Not all restaurateurs are in the kitchen or managing the day to day operations; for some, like Howard Greenstone, they are founders, co-founders, and investors. Greenstone, Academy Trustee member and the father of Academy alumnus Josh Greenstone ’12, is the co-founder of Waxstone Group with well-known chef and restaurateur Jonathan Waxman. Greenstone and Waxman currently have several restaurants in operation including two in Nashville, one in Atlanta, and one in San Francisco.
Beginning his career at the Grand Hyatt in New York and Hyatt Regency in Greenwich, Connecticut, Greenstone worked his way up the ranks eventually being Vice President of Dry Dock Restaurants and Director of Operations of Sfuzzi restaurants in 10 states. Later, he would become the President and CEO of Rosa Mexicano restaurants helping the group with growth and launching its first commercial product like, RM Kitchen.

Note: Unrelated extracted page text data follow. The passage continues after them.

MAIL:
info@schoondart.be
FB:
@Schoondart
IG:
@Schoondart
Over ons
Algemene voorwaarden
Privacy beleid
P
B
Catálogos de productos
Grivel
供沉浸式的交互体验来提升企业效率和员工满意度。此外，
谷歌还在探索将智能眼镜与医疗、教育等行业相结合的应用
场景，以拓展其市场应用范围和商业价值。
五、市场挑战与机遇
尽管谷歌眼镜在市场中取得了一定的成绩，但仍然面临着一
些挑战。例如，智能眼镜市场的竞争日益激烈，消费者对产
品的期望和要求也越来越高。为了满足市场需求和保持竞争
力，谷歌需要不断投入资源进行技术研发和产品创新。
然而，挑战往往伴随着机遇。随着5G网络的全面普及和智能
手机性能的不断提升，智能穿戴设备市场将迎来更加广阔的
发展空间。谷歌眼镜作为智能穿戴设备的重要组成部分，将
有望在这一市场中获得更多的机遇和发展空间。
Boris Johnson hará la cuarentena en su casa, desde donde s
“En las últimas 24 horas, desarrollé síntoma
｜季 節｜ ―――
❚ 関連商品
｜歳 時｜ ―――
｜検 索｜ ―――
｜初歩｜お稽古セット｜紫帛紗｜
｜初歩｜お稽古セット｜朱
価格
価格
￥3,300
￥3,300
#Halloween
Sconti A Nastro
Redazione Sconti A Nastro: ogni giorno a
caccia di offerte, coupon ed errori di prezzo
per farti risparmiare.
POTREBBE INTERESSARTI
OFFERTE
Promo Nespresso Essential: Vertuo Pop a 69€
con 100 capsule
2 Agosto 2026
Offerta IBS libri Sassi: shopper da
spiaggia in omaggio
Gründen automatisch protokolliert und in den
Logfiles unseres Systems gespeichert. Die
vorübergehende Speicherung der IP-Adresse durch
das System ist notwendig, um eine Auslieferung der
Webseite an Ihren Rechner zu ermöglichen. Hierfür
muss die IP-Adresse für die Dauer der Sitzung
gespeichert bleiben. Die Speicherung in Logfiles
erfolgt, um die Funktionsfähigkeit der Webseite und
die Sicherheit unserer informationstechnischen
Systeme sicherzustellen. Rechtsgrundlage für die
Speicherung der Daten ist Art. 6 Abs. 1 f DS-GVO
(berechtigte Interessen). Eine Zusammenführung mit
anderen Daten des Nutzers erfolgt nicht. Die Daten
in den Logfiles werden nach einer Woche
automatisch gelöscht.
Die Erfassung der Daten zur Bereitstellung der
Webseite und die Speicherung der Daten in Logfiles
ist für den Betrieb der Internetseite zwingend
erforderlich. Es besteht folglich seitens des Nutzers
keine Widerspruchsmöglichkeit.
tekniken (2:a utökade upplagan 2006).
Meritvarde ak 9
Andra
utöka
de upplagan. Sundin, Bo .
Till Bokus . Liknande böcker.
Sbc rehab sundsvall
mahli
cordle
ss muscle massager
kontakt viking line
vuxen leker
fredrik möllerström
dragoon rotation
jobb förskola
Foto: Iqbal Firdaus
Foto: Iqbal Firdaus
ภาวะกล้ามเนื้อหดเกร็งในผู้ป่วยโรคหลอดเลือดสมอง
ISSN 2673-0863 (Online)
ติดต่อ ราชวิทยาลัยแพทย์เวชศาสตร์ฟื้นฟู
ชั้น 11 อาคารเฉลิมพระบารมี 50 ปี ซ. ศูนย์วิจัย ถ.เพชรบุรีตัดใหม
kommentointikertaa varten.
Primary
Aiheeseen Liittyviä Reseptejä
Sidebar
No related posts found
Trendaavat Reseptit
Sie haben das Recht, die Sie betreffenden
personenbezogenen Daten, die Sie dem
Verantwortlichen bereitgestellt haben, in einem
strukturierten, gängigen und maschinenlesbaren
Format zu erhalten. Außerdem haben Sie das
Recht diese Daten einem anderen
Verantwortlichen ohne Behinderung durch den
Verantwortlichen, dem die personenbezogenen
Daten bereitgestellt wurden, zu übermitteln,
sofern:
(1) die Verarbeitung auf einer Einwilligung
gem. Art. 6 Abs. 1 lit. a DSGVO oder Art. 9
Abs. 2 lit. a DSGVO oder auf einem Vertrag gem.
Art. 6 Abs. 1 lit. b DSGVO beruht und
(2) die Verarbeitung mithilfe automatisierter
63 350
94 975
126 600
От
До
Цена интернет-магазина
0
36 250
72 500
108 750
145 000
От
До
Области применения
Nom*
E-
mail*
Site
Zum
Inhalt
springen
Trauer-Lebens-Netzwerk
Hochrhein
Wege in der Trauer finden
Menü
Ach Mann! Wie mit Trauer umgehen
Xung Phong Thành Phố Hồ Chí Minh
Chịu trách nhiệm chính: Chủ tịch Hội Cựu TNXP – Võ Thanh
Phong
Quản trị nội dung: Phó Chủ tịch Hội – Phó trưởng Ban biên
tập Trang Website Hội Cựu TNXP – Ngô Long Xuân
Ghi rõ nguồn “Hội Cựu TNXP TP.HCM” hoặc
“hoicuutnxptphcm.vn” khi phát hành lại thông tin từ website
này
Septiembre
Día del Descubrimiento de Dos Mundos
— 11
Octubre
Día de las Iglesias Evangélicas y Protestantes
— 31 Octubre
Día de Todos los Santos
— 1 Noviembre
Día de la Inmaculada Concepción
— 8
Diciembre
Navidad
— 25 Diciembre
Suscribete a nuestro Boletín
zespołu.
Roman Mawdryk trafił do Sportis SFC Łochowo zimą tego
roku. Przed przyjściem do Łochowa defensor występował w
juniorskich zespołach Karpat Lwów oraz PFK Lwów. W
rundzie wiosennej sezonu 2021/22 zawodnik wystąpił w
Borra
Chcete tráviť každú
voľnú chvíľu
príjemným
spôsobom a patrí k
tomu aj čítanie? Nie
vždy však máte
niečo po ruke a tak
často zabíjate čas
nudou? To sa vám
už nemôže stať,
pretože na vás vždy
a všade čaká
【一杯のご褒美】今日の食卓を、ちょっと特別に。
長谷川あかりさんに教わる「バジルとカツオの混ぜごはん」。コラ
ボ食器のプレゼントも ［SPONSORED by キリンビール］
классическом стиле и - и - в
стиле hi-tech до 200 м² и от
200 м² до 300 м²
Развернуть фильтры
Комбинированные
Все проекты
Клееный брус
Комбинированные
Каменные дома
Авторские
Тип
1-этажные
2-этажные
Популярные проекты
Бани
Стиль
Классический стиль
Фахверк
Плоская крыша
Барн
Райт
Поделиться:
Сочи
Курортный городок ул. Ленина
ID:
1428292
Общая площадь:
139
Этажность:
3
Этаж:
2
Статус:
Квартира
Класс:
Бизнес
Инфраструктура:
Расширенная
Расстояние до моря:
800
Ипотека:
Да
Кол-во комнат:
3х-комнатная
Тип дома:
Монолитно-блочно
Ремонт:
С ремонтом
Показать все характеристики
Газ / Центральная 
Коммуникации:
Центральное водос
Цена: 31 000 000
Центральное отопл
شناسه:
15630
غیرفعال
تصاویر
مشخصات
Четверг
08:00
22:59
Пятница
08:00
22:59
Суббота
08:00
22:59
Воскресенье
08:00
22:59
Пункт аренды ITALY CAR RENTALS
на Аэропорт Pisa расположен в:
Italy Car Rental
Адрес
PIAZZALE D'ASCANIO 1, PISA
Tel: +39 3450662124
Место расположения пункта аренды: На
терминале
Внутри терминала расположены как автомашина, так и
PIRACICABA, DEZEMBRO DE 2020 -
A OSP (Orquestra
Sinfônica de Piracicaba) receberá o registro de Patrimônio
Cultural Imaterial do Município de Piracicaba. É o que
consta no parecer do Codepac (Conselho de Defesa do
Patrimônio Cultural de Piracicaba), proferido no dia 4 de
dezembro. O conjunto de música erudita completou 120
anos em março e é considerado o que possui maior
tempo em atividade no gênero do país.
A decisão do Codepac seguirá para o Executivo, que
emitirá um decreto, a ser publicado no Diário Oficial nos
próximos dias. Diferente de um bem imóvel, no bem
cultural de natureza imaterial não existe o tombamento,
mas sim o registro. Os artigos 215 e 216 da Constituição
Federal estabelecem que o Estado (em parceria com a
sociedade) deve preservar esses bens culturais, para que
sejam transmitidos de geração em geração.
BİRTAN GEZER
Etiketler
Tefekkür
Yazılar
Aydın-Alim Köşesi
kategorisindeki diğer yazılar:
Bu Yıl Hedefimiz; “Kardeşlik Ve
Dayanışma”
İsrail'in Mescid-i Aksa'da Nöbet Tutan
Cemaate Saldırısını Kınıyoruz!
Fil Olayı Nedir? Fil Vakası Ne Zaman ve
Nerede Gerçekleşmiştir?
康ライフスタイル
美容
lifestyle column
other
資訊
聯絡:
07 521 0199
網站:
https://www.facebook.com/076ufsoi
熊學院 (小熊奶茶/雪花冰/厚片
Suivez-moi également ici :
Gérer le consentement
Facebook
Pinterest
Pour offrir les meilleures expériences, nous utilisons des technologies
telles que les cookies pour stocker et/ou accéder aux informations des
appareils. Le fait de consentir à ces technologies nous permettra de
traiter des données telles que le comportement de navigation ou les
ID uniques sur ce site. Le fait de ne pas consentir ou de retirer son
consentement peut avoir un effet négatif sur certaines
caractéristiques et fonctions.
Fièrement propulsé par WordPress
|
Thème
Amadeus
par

Another alumnus working behind the scenes as an investor includes Trustee Don Rosenberg ’67, whose father, William Rosenberg, was the inventor of the “Food Truck,” which delivered meals to construction sites. William Rosenberg was also the founder of the iconic national brand Dunkin Donuts. Today, Rosenberg is the owner of Lexx Restaurant in Lexington, Massachusetts with Co-Owner and Managing Partner Chris Bateman. Before Lexx, Rosenberg operated Aesops’s Bagels from the same location, but shifted his focus thinking that the area needed an upscale casual restaurant that served cocktails and craft beer. A recent review of Lexx by The Boston Globe noted: “Wholesome food is the concept of this resolutely American menu, Lexx does classics right. It’s what you want in a neighborhood place- A friendly greeting, good food and a sense of belonging … dining virtuously and well.”
From vegetables and fruit to steak and beer, we all enjoy sitting down at the breakfast, lunch, or dinner table and enjoying our favorites meals. So join us in thanking the individuals, especially Cheshire Academy families and alumni, who tirelessly work to get those meals from farm to fork.